В заметке говорилось, что «двадцатилетняя Наталья С. пропала после выступления». Ниже шел перечень примет, и Виктор с удивлением узнал, что девушка, которую он зарезал, весила шестьдесят четыре килограмма, ушла из дома в цветном сарафане и босоножках на высоком каблуке, а еще что у нее была родинка под глазом и татуировка в виде иероглифа на шее, под волосами. Ее мать в интервью постоянно повторяла, что дочь не могла сбежать, потому что ушла на слишком высоких каблуках, а вся остальная обувь на месте.
— Черт возьми… — прошептал он, отбрасывая газету. — Проклятье, проклятье…
«В чем дело? — неожиданно хрипло спросил Мартин. — Ты можешь радоваться, труп не нашли».
— Ты слышал, что сказала Лера? Тот, кто там убил девочку на меня совершенно не похож! И не похож ни на кого из наших знакомых — по крайней мере я не могу вспомнить ни одного худосочного задохлика!
«А какая разница? Зато мы оба знаем, что ты зарезал эту девочку со снимка», — голос Мартина был печален, и от того, что он говорит об этом вот так — без осуждения, без страха или отчаяния, Виктор почувствовал себя подонком в третий раз.
— Я не понимаю, как это произошло! Понятия не имею!
«И что дальше? Она оживет?»
Он только глухо застонал и прислонился горячим лбом к кафельной стене.
Мартин чувствовал бьющее в проем черное, болезненное отчаяние. Сидел у косяка, опустив в проем руку и молчал, хотя ему очень хотелось говорить.
Но слова были заперты в горле, словно насекомые с острыми лапками и гладкими панцирями.

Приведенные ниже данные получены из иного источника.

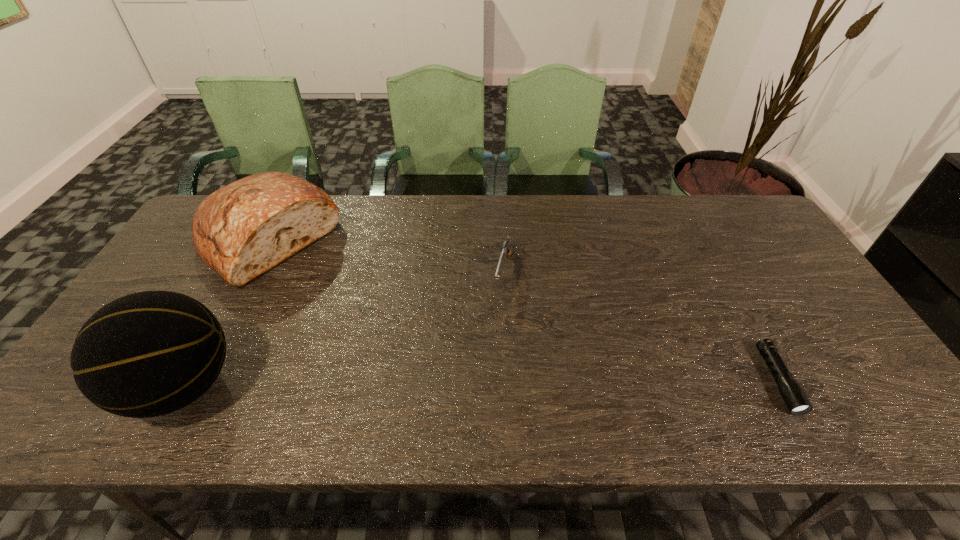 The image size is (960, 540). Find the location of `free spot located aiming along the barrel of the gun`. free spot located aiming along the barrel of the gun is located at coordinates coord(492,339).

I want to click on vacant space located aiming along the barrel of the gun, so click(x=499, y=312).

Where is `vacant space located 0.300m aiming along the barrel of the gun`? vacant space located 0.300m aiming along the barrel of the gun is located at coordinates (477, 394).

This screenshot has width=960, height=540. In order to click on object situated at the far edge in this screenshot , I will do `click(240, 231)`.

Where is `basketball located at the near edge`? The width and height of the screenshot is (960, 540). basketball located at the near edge is located at coordinates (147, 354).

Where is `flashlight that is at the near edge`? flashlight that is at the near edge is located at coordinates (794, 397).

Where is `basketball that is positioned at the left edge`? basketball that is positioned at the left edge is located at coordinates (147, 354).

This screenshot has width=960, height=540. In order to click on bread at the left edge in this screenshot , I will do `click(240, 231)`.

Find the location of a particular element. The width and height of the screenshot is (960, 540). object at the far left corner is located at coordinates (240, 231).

You are a GUI agent. You are given a task and a screenshot of the screen. Output one action in this format:
    pyautogui.click(x=<x>, y=<y>)
    Task: Click on the object that is at the near left corner
    The image size is (960, 540).
    Given the screenshot: What is the action you would take?
    pyautogui.click(x=147, y=354)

Хуже всего была буква «ж», и она же неуемнее всех рвалась наружу словом «ложь».
…
Мартин сидел недалеко от беседки и смотрел в полнящуюся багровыми вспышками темноту. Ему было тошно, он не хотел никого видеть и никак не мог себя заставить вернуться в комнату наблюдать за Виктором. Впрочем, он уже несколько часов читал и даже не испытывал при этом никаких эмоций, поэтому смотреть на него было занятием бесполезным.

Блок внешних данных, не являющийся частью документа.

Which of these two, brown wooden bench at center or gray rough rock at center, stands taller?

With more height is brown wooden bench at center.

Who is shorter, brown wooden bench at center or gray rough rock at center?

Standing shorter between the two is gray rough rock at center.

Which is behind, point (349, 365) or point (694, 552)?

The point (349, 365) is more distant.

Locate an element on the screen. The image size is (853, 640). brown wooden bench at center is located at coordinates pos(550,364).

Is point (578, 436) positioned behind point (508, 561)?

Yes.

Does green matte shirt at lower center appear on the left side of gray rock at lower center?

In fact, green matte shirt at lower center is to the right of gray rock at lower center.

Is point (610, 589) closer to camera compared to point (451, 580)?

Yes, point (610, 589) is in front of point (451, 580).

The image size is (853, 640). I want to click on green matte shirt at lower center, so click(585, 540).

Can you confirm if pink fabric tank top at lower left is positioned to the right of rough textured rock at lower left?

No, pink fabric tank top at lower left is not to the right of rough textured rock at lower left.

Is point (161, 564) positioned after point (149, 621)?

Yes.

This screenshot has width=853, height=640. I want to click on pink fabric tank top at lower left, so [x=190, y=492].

— Труп все равно не нашли, — раздался за его спиной печальный голос Мари.
— Найдут, — пожал плечами он, не оборачиваясь. — Всегда находят… Знаешь, а ту девочку у себя в городе он, кажется, правда не убивал…
— Котенок… — прошептала она, словно не услышав. — Что же ты, котеночек…
Мартин понятия не имел, о чем она говорит, и у него совсем не было сил разбираться. Он слышал, как каблуки звенят по доскам беседки, а потом затихают. Мари подошла и опустилась на колени, заглядывая ему в лицо. Мартин с легким удивлением заметил слезы, блестящие в ее глазах, а еще необычное отчаяние, искривившее ее тонкие губы и сделавшее выражение удивительно беспомощным и искренним.
Наверное потому что с таким лицом Мари не казалась красивой.
Она протянула руку и не снимая перчаток дотронулась до его лица скользким бархатным прикосновением. Он отстранился, не испытав привычного раздражения. Наверное потому что слишком устал.
— Вот тут, тут и тут… — тихо сказала она, кончиком пальца рисуя линии на своем лице — от уголка глаза к виску, от крыла носа к подбородку и перечеркивая лоб. — А тут… смотри, котеночек, — Мари подалась вперед, протянула руку и коснулась его затылка. Прикосновение отозвалось короткой электрической болью, и она тут же отстранилась, протягивая ему раскрытую черную ладонь, на которой лежали несколько белоснежных волосков.
— Я знаю, что у меня есть седина, — равнодушно ответил он. В другое время он может посмеялся бы над тем, как нелепо заботиться о внешности человеку, которого никто не видит.
— У тебя там вот такая полоска, — она показала три пальца. — Знаешь, что это значит?